■ Collected data
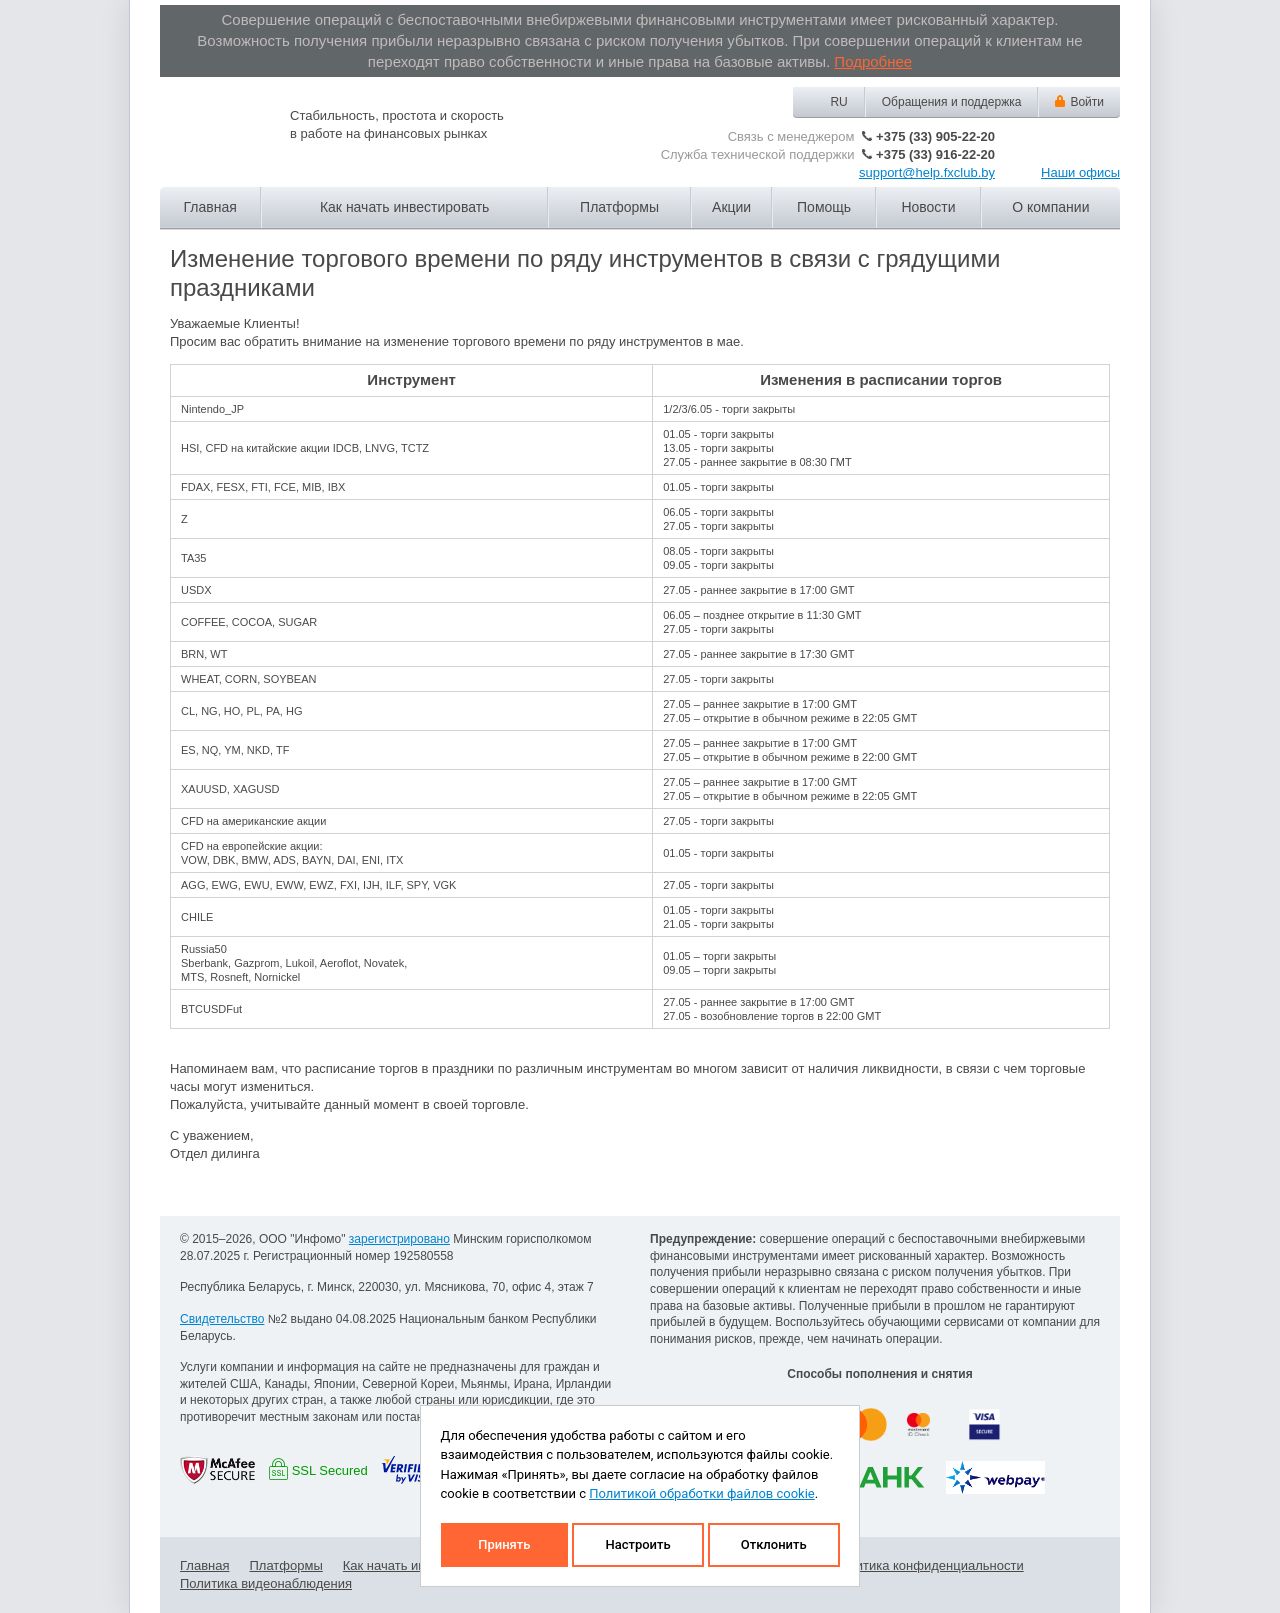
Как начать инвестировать (404, 207)
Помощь (824, 207)
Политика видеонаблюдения (266, 1583)
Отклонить (774, 1544)
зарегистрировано (399, 1239)
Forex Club (215, 138)
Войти (1087, 102)
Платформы (619, 207)
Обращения (952, 102)
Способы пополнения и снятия (879, 1374)
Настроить (637, 1544)
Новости (928, 207)
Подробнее (873, 61)
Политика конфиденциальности (928, 1565)
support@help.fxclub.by (927, 172)
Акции (731, 207)
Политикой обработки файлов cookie (702, 1493)
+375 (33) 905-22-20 (935, 136)
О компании (1050, 207)
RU (838, 102)
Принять (504, 1544)
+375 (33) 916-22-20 (935, 154)
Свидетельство (222, 1319)
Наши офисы (1080, 172)
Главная (210, 207)
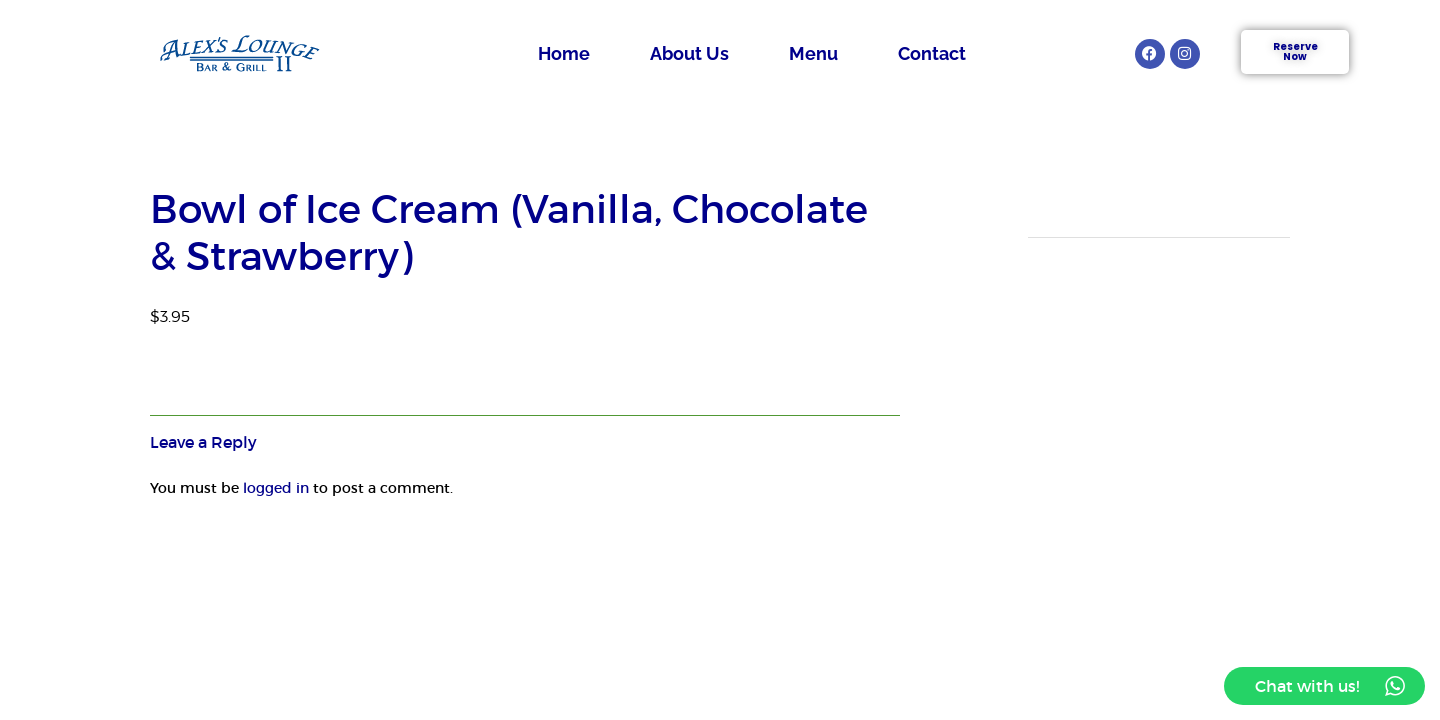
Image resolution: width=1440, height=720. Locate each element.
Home (564, 53)
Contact (932, 53)
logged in (276, 488)
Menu (813, 53)
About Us (689, 53)
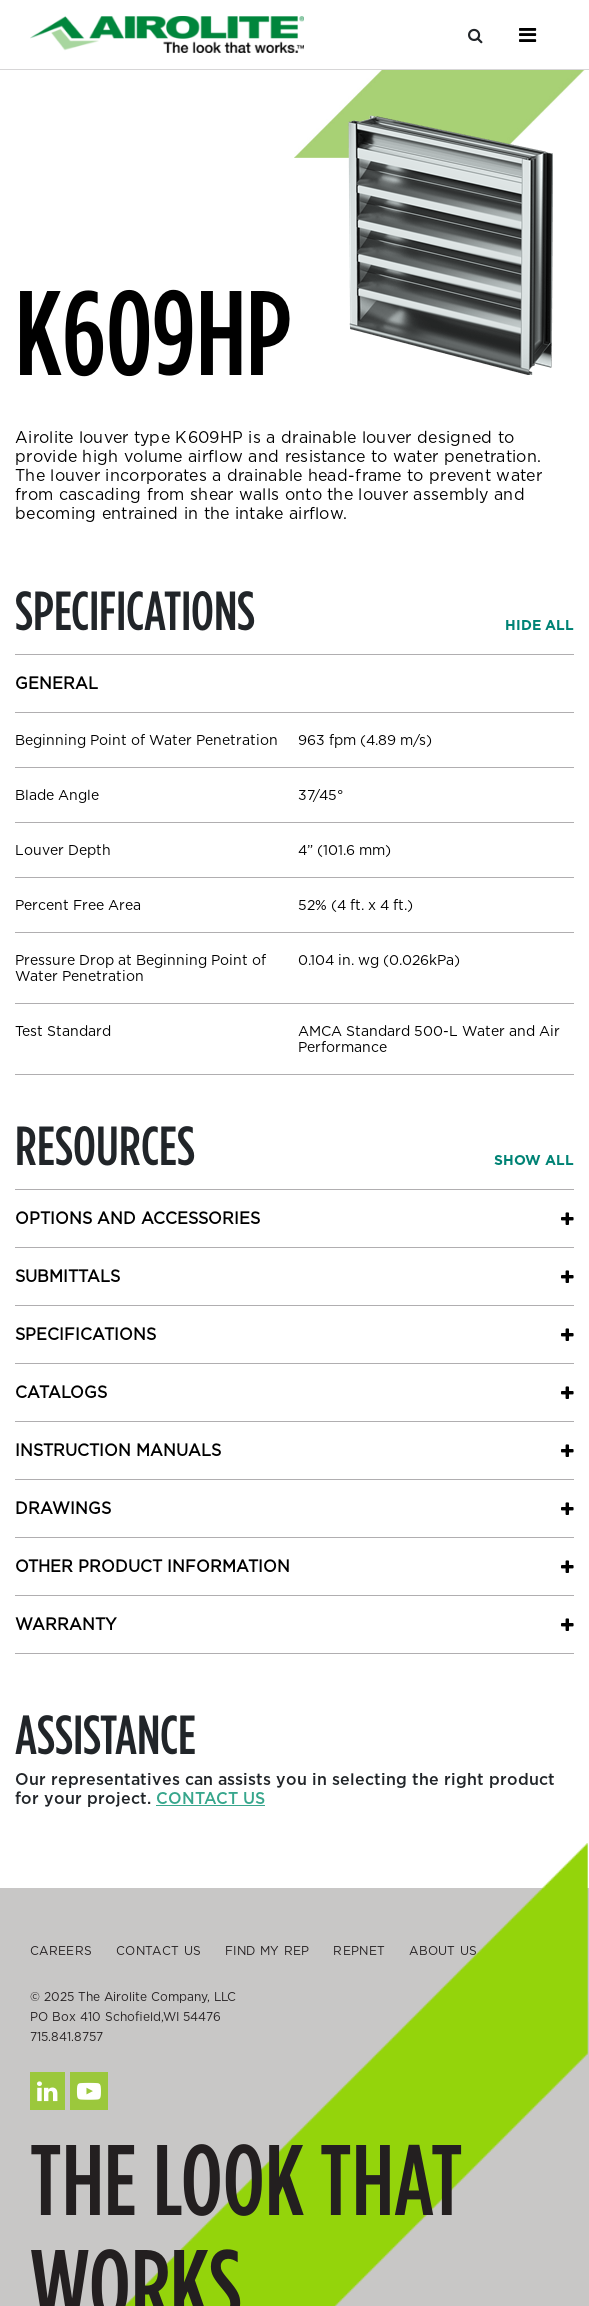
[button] (539, 625)
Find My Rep (267, 1950)
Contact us (210, 1798)
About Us (443, 1950)
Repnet (359, 1950)
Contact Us (158, 1950)
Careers (61, 1950)
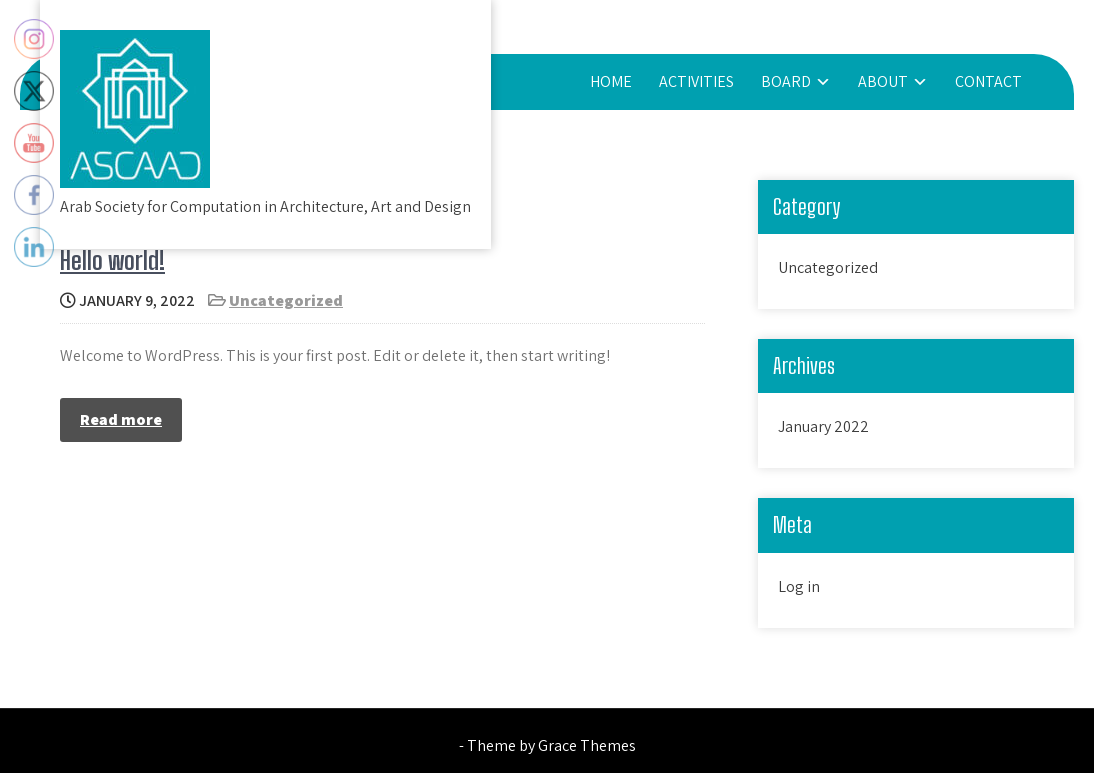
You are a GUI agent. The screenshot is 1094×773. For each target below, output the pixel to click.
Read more (121, 419)
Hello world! (112, 260)
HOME (611, 81)
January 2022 (823, 426)
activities (696, 81)
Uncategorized (286, 300)
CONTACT (988, 81)
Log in (799, 586)
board (786, 81)
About (883, 81)
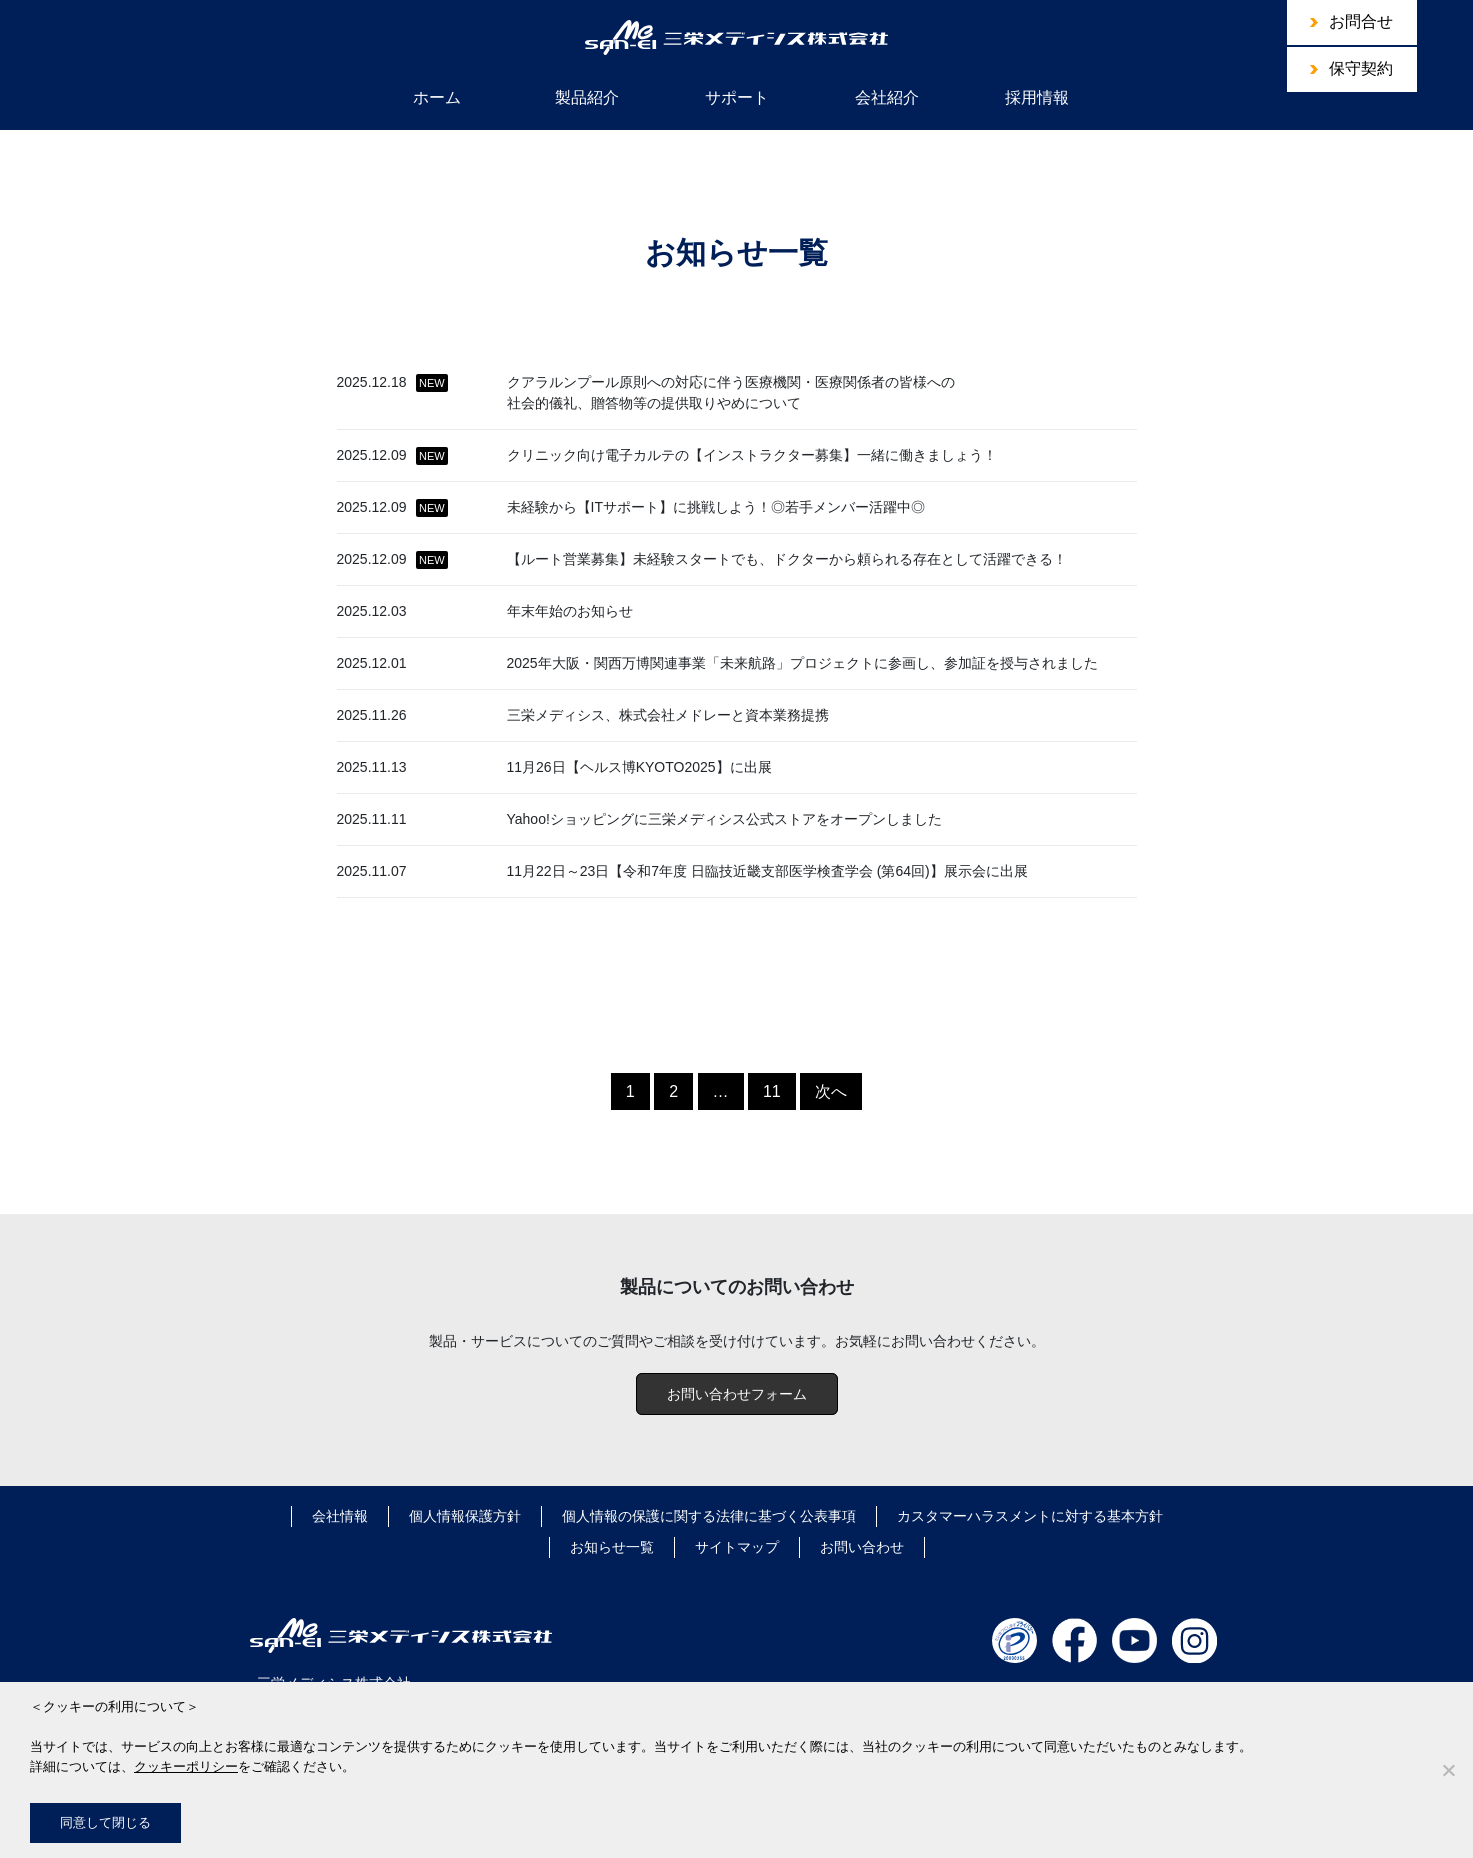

■ PROBLEM
How would the lines above read from the one with "Настроить (637, 1544)" to the one with "Repnet (359, 1950)", inclusive, with no pictures? Write them out exactly.

■ ANSWER FOR THIS EXERCISE
Настроить (637, 1544)
Новости (928, 207)
Подробнее (873, 61)
Политика конфиденциальности (928, 1565)
support@help.fxclub.by (927, 172)
Акции (731, 207)
Политикой обработки файлов cookie (702, 1493)
+375 (33) 905-22-20 (935, 136)
О компании (1050, 207)
RU (838, 102)
Принять (504, 1544)
+375 (33) 916-22-20 (935, 154)
Свидетельство (222, 1319)
Наши офисы (1080, 172)
Главная (210, 207)
Image resolution: width=1440, height=720. Locate each element.
Home (564, 53)
Contact (932, 53)
logged in (276, 488)
Menu (813, 53)
About Us (689, 53)
[button] (539, 625)
Find My Rep (267, 1950)
Contact us (210, 1798)
About Us (443, 1950)
Repnet (359, 1950)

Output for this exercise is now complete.